» **Data supplied**:
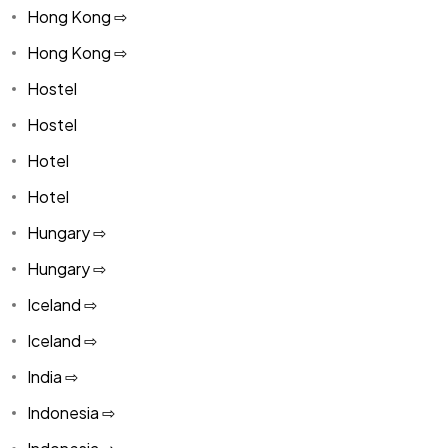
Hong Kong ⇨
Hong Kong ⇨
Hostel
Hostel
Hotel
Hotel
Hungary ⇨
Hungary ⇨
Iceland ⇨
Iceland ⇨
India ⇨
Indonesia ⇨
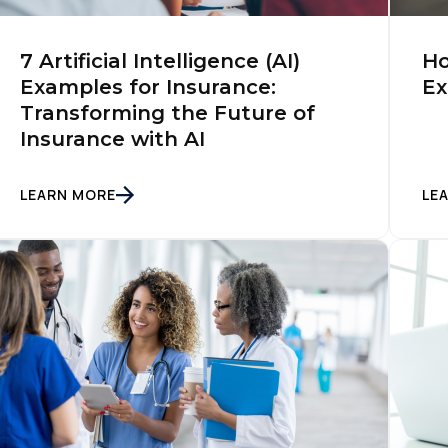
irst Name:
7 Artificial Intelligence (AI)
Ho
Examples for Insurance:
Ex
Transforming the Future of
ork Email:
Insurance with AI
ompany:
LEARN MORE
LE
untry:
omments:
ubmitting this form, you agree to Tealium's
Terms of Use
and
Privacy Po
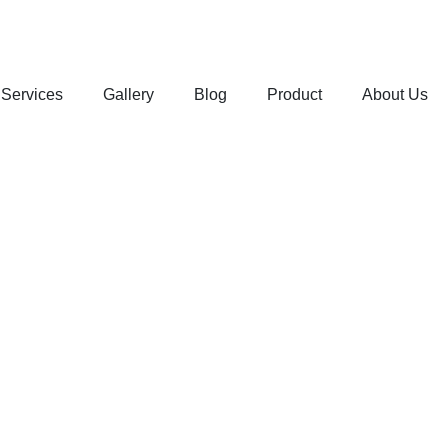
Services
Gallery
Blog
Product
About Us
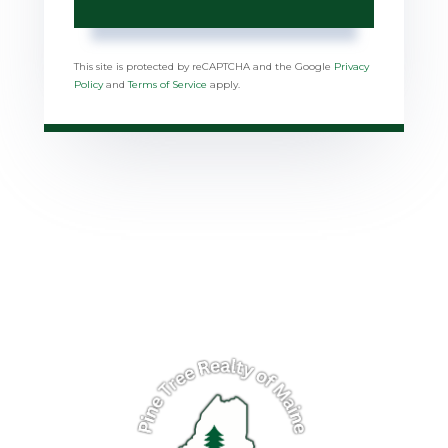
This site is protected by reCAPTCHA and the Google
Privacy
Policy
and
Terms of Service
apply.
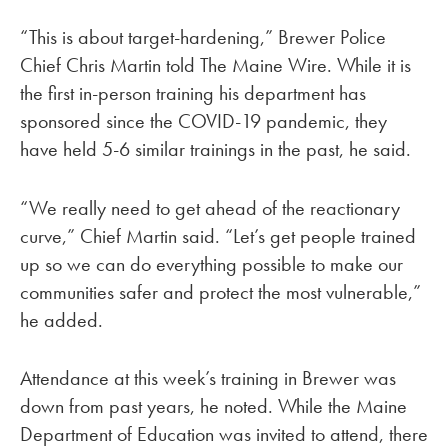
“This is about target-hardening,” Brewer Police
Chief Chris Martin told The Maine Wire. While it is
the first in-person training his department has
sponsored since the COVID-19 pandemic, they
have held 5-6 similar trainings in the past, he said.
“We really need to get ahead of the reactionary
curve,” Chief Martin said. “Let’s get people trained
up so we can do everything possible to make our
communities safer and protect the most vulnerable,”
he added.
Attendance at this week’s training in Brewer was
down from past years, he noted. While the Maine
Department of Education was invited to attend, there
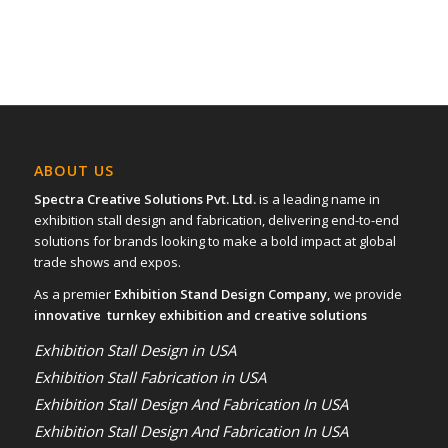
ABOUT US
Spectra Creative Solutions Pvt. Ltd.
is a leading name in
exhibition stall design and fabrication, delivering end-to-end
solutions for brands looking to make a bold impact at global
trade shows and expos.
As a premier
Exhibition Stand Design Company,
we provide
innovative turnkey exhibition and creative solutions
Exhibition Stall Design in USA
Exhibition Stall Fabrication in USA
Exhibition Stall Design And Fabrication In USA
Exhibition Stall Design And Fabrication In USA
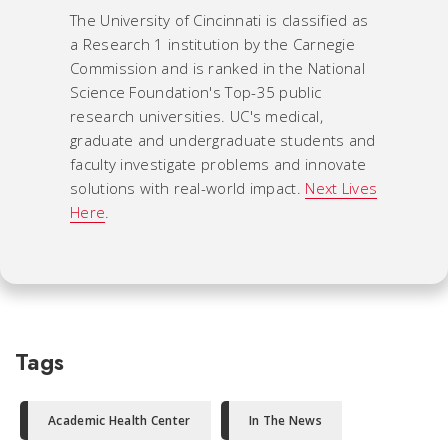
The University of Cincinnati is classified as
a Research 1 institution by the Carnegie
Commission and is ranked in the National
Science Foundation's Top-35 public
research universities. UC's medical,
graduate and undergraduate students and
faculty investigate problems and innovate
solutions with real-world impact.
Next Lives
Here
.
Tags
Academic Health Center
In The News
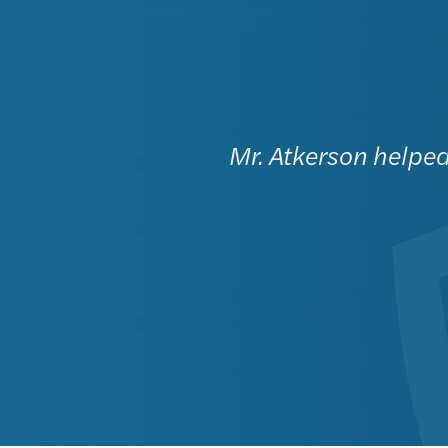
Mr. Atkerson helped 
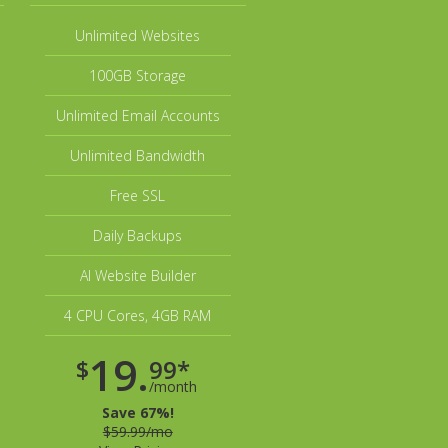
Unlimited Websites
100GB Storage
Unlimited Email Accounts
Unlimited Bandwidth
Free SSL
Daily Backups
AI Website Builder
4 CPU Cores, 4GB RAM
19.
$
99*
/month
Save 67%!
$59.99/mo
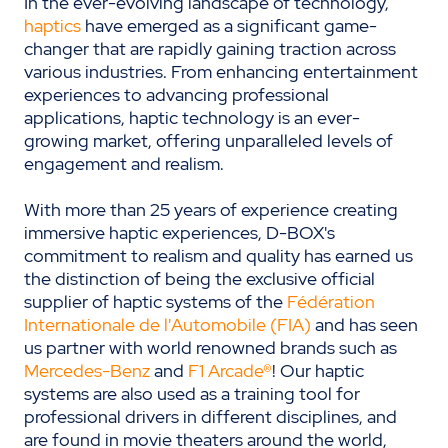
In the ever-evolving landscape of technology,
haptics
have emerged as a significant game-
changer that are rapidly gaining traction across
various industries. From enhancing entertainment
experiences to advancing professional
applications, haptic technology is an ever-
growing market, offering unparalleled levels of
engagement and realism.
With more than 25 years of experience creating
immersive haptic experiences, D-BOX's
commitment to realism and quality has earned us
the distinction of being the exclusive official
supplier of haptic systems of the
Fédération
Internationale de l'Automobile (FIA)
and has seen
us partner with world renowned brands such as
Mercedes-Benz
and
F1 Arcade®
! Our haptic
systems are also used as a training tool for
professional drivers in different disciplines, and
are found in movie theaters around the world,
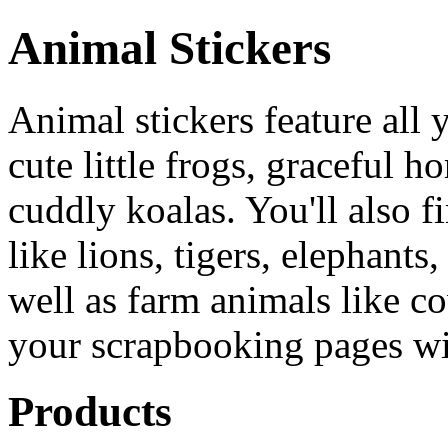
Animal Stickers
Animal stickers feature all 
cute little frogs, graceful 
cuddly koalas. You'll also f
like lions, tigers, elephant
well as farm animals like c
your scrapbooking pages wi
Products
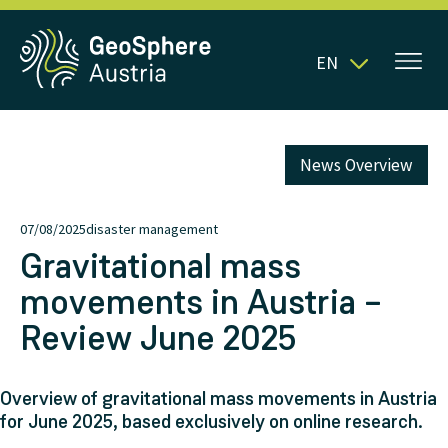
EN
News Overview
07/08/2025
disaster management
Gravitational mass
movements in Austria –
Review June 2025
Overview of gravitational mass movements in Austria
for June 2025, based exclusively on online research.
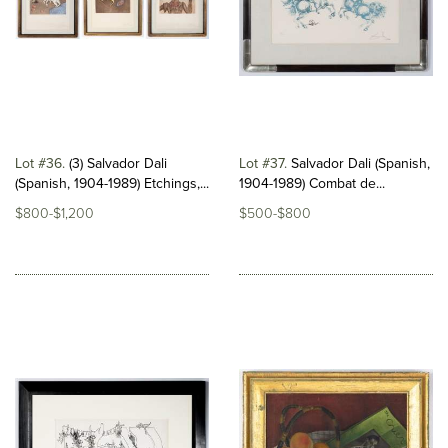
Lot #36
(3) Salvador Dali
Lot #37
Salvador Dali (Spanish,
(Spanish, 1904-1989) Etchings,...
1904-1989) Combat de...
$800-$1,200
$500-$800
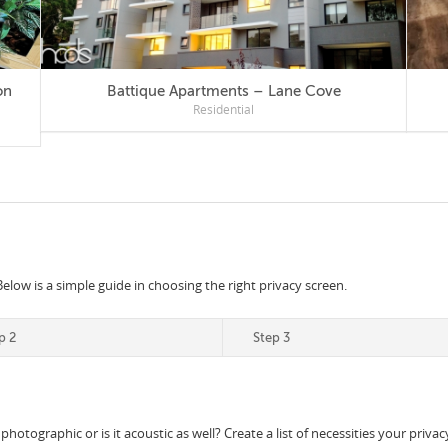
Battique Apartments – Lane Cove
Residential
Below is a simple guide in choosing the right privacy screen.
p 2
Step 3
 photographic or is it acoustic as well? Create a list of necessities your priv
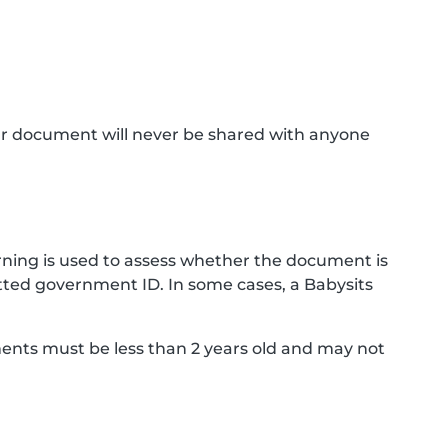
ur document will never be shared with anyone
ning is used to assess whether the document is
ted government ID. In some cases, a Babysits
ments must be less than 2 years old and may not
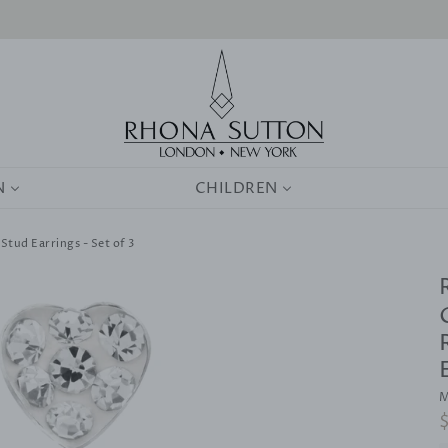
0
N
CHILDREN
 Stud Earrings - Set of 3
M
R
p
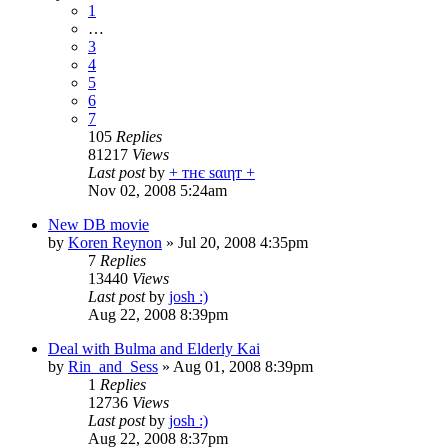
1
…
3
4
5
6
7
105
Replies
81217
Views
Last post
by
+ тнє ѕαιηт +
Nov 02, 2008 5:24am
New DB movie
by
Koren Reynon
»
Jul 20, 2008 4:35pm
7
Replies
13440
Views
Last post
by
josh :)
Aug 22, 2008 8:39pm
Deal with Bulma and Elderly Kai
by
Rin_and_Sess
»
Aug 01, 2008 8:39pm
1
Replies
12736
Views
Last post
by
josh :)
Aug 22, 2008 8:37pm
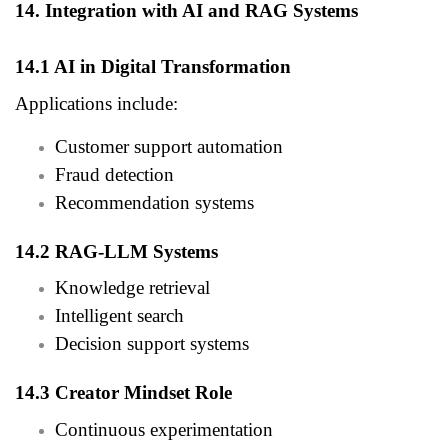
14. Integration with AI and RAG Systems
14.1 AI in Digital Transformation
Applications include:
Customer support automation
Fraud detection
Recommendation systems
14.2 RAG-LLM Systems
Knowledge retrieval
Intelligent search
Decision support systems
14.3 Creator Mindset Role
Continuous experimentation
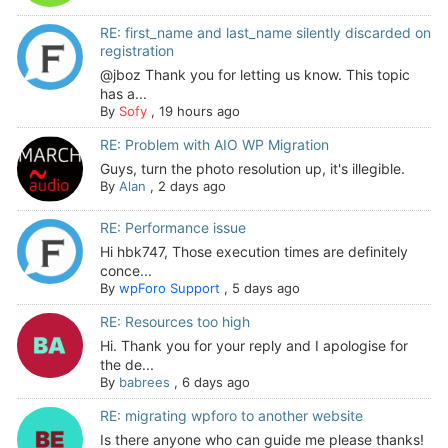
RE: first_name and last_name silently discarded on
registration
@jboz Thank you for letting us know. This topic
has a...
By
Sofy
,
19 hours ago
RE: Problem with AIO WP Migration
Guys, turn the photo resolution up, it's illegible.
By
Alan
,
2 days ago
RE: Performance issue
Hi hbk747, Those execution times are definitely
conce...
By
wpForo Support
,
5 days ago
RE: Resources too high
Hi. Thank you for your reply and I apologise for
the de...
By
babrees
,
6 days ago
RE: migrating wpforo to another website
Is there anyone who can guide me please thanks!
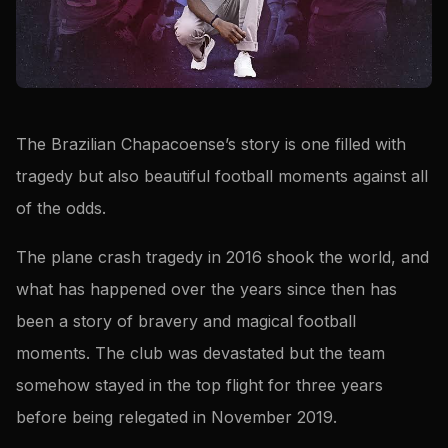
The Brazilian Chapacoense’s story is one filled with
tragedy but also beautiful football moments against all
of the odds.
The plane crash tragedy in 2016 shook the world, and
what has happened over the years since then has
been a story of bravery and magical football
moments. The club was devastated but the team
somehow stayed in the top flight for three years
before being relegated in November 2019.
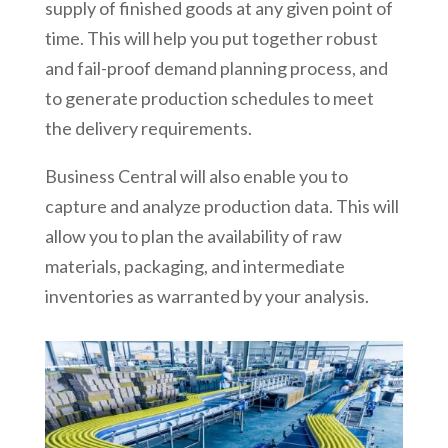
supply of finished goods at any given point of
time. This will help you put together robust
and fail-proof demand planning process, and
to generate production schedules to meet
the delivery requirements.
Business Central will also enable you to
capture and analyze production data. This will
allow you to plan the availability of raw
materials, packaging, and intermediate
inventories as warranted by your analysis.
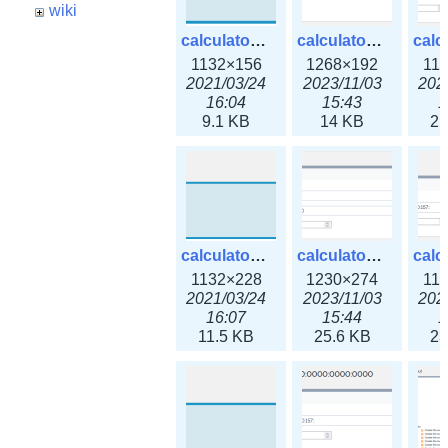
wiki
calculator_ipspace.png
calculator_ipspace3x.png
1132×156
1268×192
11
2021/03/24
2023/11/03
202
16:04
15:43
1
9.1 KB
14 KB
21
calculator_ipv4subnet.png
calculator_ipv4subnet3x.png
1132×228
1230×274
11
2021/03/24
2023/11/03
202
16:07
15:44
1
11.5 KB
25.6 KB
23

» **Problem description**: Report the number of lines in the material above holding the word "Chief", without anything else.

» **Response to this exercise**: 2